When I played the tournament, I used groupby's apply in order to generate a new variable, and wrote this: ins['weight'] = ins[['SK_ID_PREV', 'DAYS_ENTRY_PAYMENT']].groupby('SK_ID_PREV').apply(lambda x: 1-abs(x)/().abs()).iloc[:,1], 10 million rows of data, counted for more than ten minutes, and waited me out.
drawings
Because Excel draws diagrams that can interact and perform some simple operations on the diagrams, the python visualization library used here is plotly, and the case will use the assignments from my development economics class this semester, when the diagrams were all drawn in Excel, and now they are drawn again in python. Before you start, first load the plotly package.

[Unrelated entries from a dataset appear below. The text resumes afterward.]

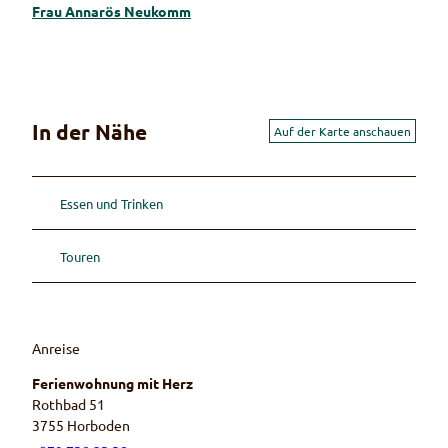
Frau Annarös Neukomm
In der Nähe
Auf der Karte anschauen
Essen und Trinken
Touren
Anreise
Ferienwohnung mit Herz
Rothbad 51
3755
Horboden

import as off import plotly.graph_objs as go off.init_notebook_mode()
histogram
There were a lot of bar graphs drawn in Excel at the time, and one of them was
Here's a drawing using plotly:
df = pd.read_excel("", sheet_name='Enrolment in tertiary education') trace1 = ( x=df['The State'], y=df[1995], name='1995', opacity=0.6, marker=dict( color='powderblue' ) ) trace2 = ( x=df['The State'], y=df[2005], name='2005', opacity=0.6, marker=dict( color='aliceblue', ) ) trace3 = ( x=df['The State'], y=df[2014], name='2014', opacity=0.6, marker=dict( color='royalblue' ) ) layout = (barmode='group') data = [trace1, trace2, trace3] fig = (data, layout) (fig)
radar chart
Drawn in Excel:
Drawn in python:
df = pd.read_excel('', sheet_name='Political governance') theta = () (theta[0]) names = df[''] = [:,0] df = (df) trace1 = ( r=df[0], theta=theta, name=names[0] ) trace2 = ( r=df[1], theta=theta, name=names[1] ) trace3 = ( r=df[2], theta=theta, name=names[2] ) trace4 = ( r=df[3], theta=theta, name=names[3] ) data = [trace1, trace2, trace3, trace4] layout = ( polar=dict( radialaxis=dict( visible=True, range=[0,1] ) ), showlegend=True ) fig = (data, layout) (fig)
It's a lot trickier to draw than Excel.
Overall, it's easiest to use Excel if you're drawing simple, basic shapes, and more appropriate to use python if you're drawing more advanced ones or shapes that require more customization.
This article on the perfect combination of Python and Excel commonly used case summary of the operation of the article is introduced to this, more related to the combination of Python and Excel content, please search for my previous posts or continue to browse the following related articles I hope you will support me in the future!